Learning objectives and outline

Learning objectives

  1. Define log-linear models in GLM framework
  2. Identify situations that motivate use of log-linear models
  3. Define the Poisson distribution and the log-linear Poisson GLM
  4. Identify applications and properties of the Poisson distribution
  5. Define multicollinearity and identify resulting issues

Outline

  1. Brief review of GLMs
  2. Motivating example for log-linear models
  3. Poisson log-linear GLM
  4. Notes on Multicollinearity

Reading: Vittinghoff textbook chapter 8.1-8.3

Brief review of GLMs

Components of GLM

  • Random component specifies the conditional distribution for the response variable - it doesn’t have to be normal but can be any distribution that belongs to the “exponential” family of distributions
  • Systematic component specifies linear function of predictors (linear predictor)
  • Link [denoted by g(.)] specifies the relationship between the expected value of the random component and the systematic component, can be linear or nonlinear

Linear Regression as GLM

  • The model: \(y_i = E[y|x] + \epsilon_i = \beta_0 + \beta_1 x_{1i} + \beta_2 x_{2i} + ... + \beta_p x_{pi} + \epsilon_i\)
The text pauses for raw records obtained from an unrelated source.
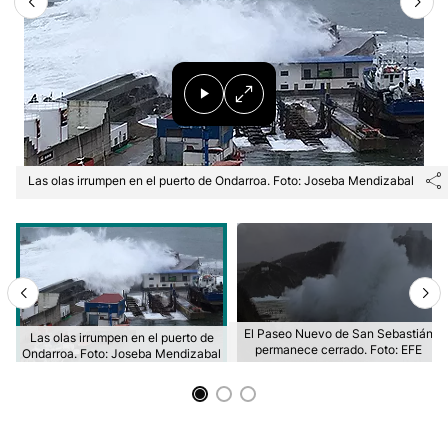
Las olas irrumpen en el puerto de Ondarroa. Foto: Joseba Mendizabal
El Paseo Nuevo de San Sebastián
Las olas irrumpen en el puerto de
permanece cerrado. Foto: EFE
Ondarroa. Foto: Joseba Mendizabal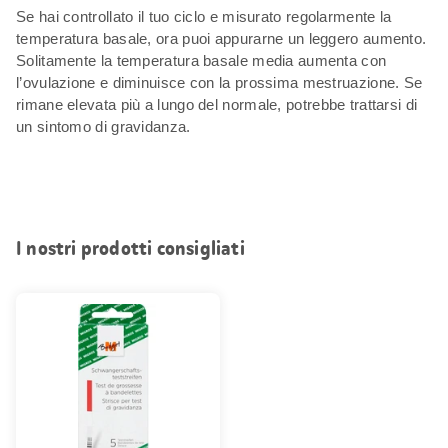
Se hai controllato il tuo ciclo e misurato regolarmente la
temperatura basale, ora puoi appurarne un leggero aumento.
Solitamente la temperatura basale media aumenta con
l’ovulazione e diminuisce con la prossima mestruazione. Se
rimane elevata più a lungo del normale, potrebbe trattarsi di
un sintomo di gravidanza.
I nostri prodotti consigliati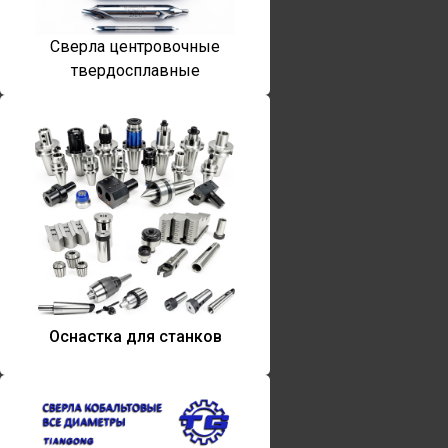
Сверла центровочные
твердосплавные
Оснастка для станков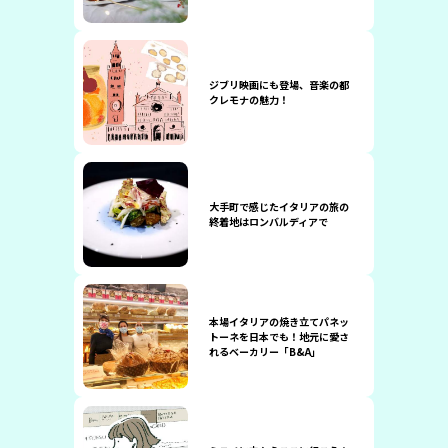
ジブリ映画にも登場、音楽の都
クレモナの魅力！
大手町で感じたイタリアの旅の
終着地はロンバルディアで
本場イタリアの焼き立てパネッ
トーネを日本でも！地元に愛さ
れるベーカリー「B&A」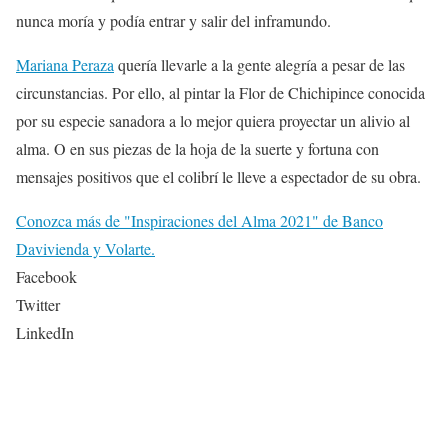
nunca moría y podía entrar y salir del inframundo.
Mariana Peraza
quería llevarle a la gente alegría a pesar de las
circunstancias. Por ello, al pintar la Flor de Chichipince conocida
por su especie sanadora a lo mejor quiera proyectar un alivio al
alma. O en sus piezas de la hoja de la suerte y fortuna con
mensajes positivos que el colibrí le lleve a espectador de su obra.
Conozca más de "Inspiraciones del Alma 2021" de Banco
Davivienda y Volarte.
Facebook
Twitter
LinkedIn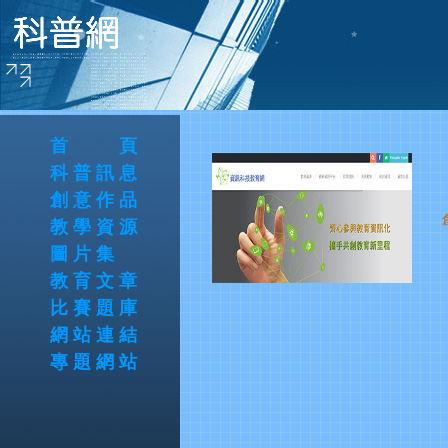
首 頁
科普訊息
創意作品
教學資源
圖片集
教育文章
比賽題庫
網站連結
專題網站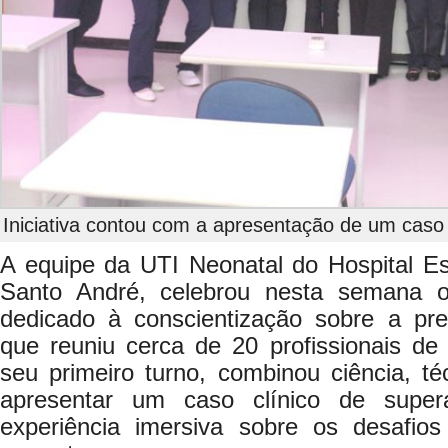
Iniciativa contou com a apresentação de um cas
A equipe da UTI Neonatal do Hospital E
Santo André, celebrou nesta semana
dedicado à conscientização sobre a prem
que reuniu cerca de 20 profissionais de
seu primeiro turno, combinou ciência, t
apresentar um caso clínico de supe
experiência imersiva sobre os desafio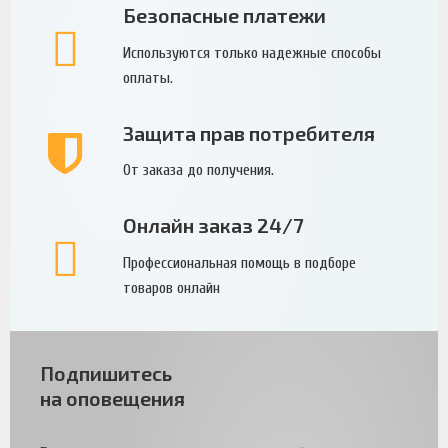
Безопасные платежи
Используются только надежные способы
оплаты.
Защита прав потребителя
От заказа до получения.
Онлайн заказ 24/7
Профессиональная помощь в подборе
товаров онлайн
Подпишитесь
на оповещения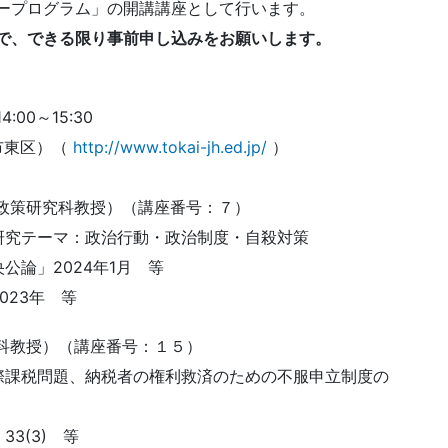
ープログラム」の開講講座として行います。
で、できる限り事前申し込みをお願いします。
:00～15:30
市東区）（
http://www.tokai-jh.ed.jp/
）
政策研究科教授）（講座番号：７）
研究テーマ：政治行動・政治制度・自殺対策
論」2024年1月 等
023年 等
科教授）（講座番号：１５）
際課税問題、納税者の権利救済のための不服申立制度の
3(3) 等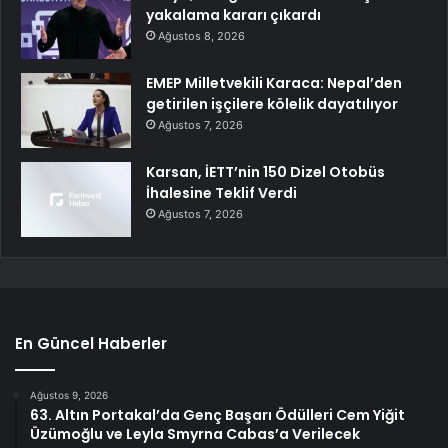
yakalama kararı çıkardı
Ağustos 8, 2026
EMEP Milletvekili Karaca: Nepal’den
getirilen işçilere kölelik dayatılıyor
Ağustos 7, 2026
Karsan, İETT’nin 150 Dizel Otobüs
İhalesine Teklif Verdi
Ağustos 7, 2026
En Güncel Haberler
Ağustos 9, 2026
63. Altın Portakal’da Genç Başarı Ödülleri Cem Yiğit
Üzümoğlu ve Leyla Smyrna Cabas’a Verilecek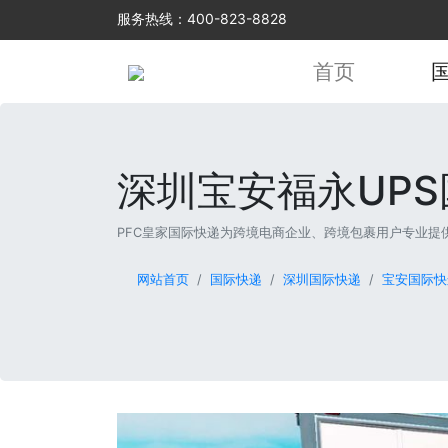
服务热线：400-823-8828
登录
/
注册
新手指南
帮助中心
English
首页
深圳宝安福永UP
PFC皇家国际快递为跨境电商企业、跨境包裹用户专业提供福
网站首页
国际快递
深圳国际快递
宝安国际快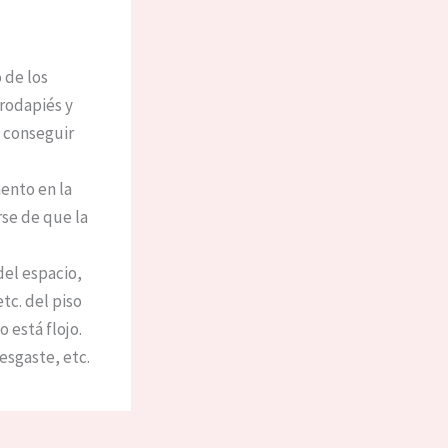
 de los
 rodapiés y
y conseguir
mento en la
rse de que la
 del espacio,
tc. del piso
 está flojo.
esgaste, etc.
  • Random component of \(y_i\) is normally distributed: \(\epsilon_i \stackrel{iid}{\sim} N(0, \sigma_\epsilon^2)\)

  • Systematic component (linear predictor): \(\beta_0 + \beta_1 x_{1i} + \beta_2 x_{2i} + ... + \beta_p x_{pi}\)

  • Link function here is the identity link: \(g(E(y | x)) = E(y | x)\). We are modeling the mean directly, no transformation.

Logistic Regression as GLM

  • The model: \[ Logit(P(x)) = log \left( \frac{P(x)}{1-P(x)} \right) = \beta_0 + \beta_1 x_{1i} + \beta_2 x_{2i} + ... + \beta_p x_{pi} \]

  • Random component: \(y_i\) follows a Binomial distribution (outcome is a binary variable)

  • Systematic component: linear predictor \[ \beta_0 + \beta_1 x_{1i} + \beta_2 x_{2i} + ... + \beta_p x_{pi} \]

  • Link function: logit (Converts Prob -> log-odds) \[ g(P(x)) = logit(P(x)) = log\left( \frac{P(x)}{1-P(x)} \right) \] \[ P(x) = g^{-1}\left( \beta_0 + \beta_1 x_{1i} + \beta_2 x_{2i} + ... + \beta_p x_{pi} \right) \]

Additive vs. Multiplicative models

  • Linear regression is an additive model
    • e.g. for two binary variables \(\beta_1 = 1.5\), \(\beta_2 = 1.5\).
    • If \(x_1=1\) and \(x_2=1\), this adds 3.0 to \(E(y|x)\)
  • Logistic regression is a multiplicative model
    • If \(x_1=1\) and \(x_2=1\), this adds 3.0 to \(log(\frac{P}{1-P})\)
    • Odds-ratio \(\frac{P}{1-P}\) increases 20-fold: \(exp(1.5+1.5)\) or \(exp(1.5) * exp(1.5)\)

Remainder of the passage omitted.